Propagating media only user gesture through Fetch ReadableStream. A follow up from Bug 214444.
Created attachment 405439 [details] WIP
The WIP patch is not completed. It is uploaded here for Youenn to review such that we could continue our discussion off line.
Created attachment 405460 [details] WIP
Created attachment 405563 [details] Patch
Current patch allows using async appropriately with keeping user gesture until a timeout: // within click event handler, so user gesture active const response = await fetch('blo'); // user gesture should still be active if fetch token is not expired const reader = response.body.getReader(); const chunk = await reader.read(); // user gesture should still be active if fetch token is not expired ... This seems fine to me but we should probably discuss this, see how the spec is defining this and if not defining this, make sure to start discussion there.

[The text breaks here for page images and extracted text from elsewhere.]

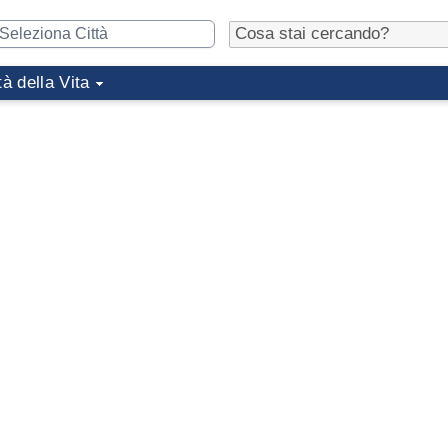
tà della Vita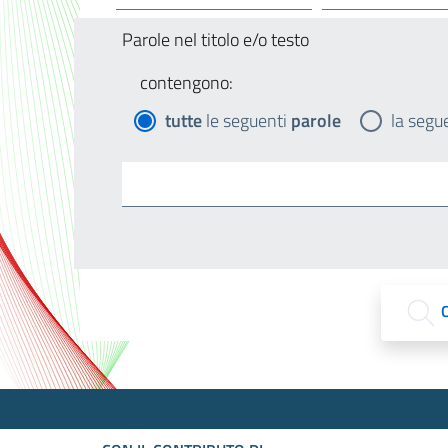
Parole nel titolo e/o testo
contengono:
tutte
le seguenti
parole
la segu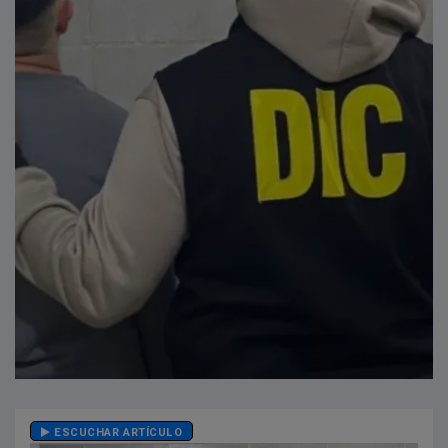
ESCUCHAR ARTÍCULO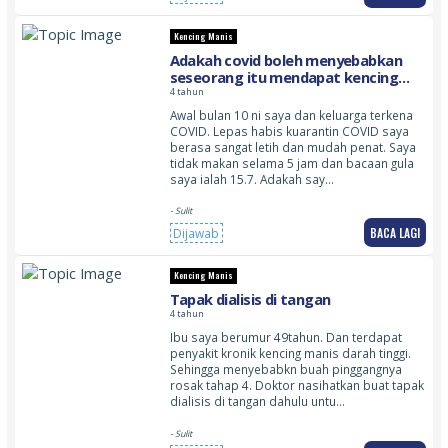
Kencing Manis
Adakah covid boleh menyebabkan
seseorang itu mendapat kencing
manis
4 tahun
Awal bulan 10 ni saya dan keluarga terkena
COVID. Lepas habis kuarantin COVID saya
berasa sangat letih dan mudah penat. Saya
tidak makan selama 5 jam dan bacaan gula
saya ialah 15.7. Adakah say…
- Sulit
BACA LAGI
Dijawab
Kencing Manis
Tapak dialisis di tangan
4 tahun
Ibu saya berumur 49tahun. Dan terdapat
penyakit kronik kencing manis darah tinggi.
Sehingga menyebabkn buah pinggangnya
rosak tahap 4. Doktor nasihatkan buat tapak
dialisis di tangan dahulu untu…
- Sulit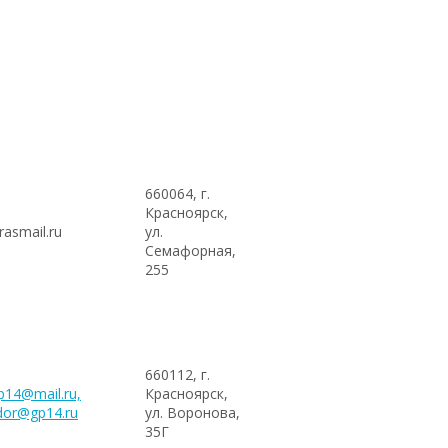
660064, г.
Красноярск,
asmail.ru
ул.
Семафорная,
255
660112, г.
14@mail.ru,
Красноярск,
dor@gp14.ru
ул. Воронова,
35Г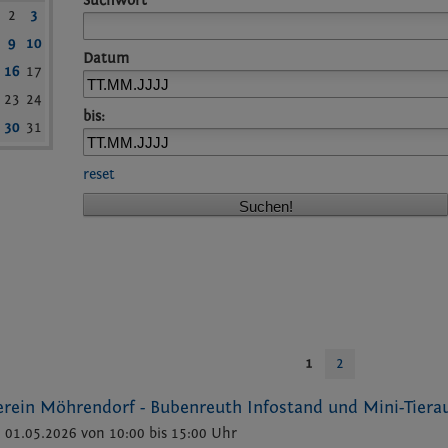
Suchwort
2
3
9
10
Datum
16
17
23
24
bis:
30
31
reset
1
2
erein Möhrendorf - Bubenreuth Infostand und Mini-Tiera
01.05.2026 von 10:00
bis 15:00 Uhr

With the current patch, a click event handler doing the following would be like: // within click event handler, so user gesture active const promise = fetch('blabla'); ... // promise not yet resolved, may be out of the click event handler promise.then(callback1) ... // promise gets resolved before fetch token is expired. ... // promise is now resolved but fetch token is not expired. promise.then(callback2) I believe callback1 would get user gesture priviledges, not callback2.
Created attachment 405573 [details] Patch
(In reply to youenn fablet from comment #5) > Current patch allows using async appropriately with keeping user gesture > until a timeout: > // within click event handler, so user gesture active > const response = await fetch('blo'); > // user gesture should still be active if fetch token is not expired > const reader = response.body.getReader(); > const chunk = await reader.read(); > // user gesture should still be active if fetch token is not expired > ... > > This seems fine to me but we should probably discuss this, see how the spec > is defining this and if not defining this, make sure to start discussion > there. > > With the current patch, a click event handler doing the following would be > like: > > // within click event handler, so user gesture active > const promise = fetch('blabla'); > ... > // promise not yet resolved, may be out of the click event handler > promise.then(callback1) > ... > // promise gets resolved before fetch token is expired. > ... > // promise is now resolved but fetch token is not expired. > promise.then(callback2) > > I believe callback1 would get user gesture priviledges, not callback2. As far I can tell, the user activation spec Google is proposing has deprecated a token base user gesture model with a producer-consumer model. https://developers.google.com/web/updates/2019/01/user-activation
Comment on attachment 405573 [details] Patch View in context: https://bugs.webkit.org/attachment.cgi?id=405573&action=review LGTM. r=me. Youenn, thanks for making the patch. > Source/WebCore/Modules/fetch/FetchBodySource.cpp:105 > + // We asynchronously call the callback so that any promise that got resolved can be thened by the page before the promise got settled with user gesture priviledge. 'thened' doesn't seem to be an English word. It's unclear to me why doing it synchronously doesn't have the benefit.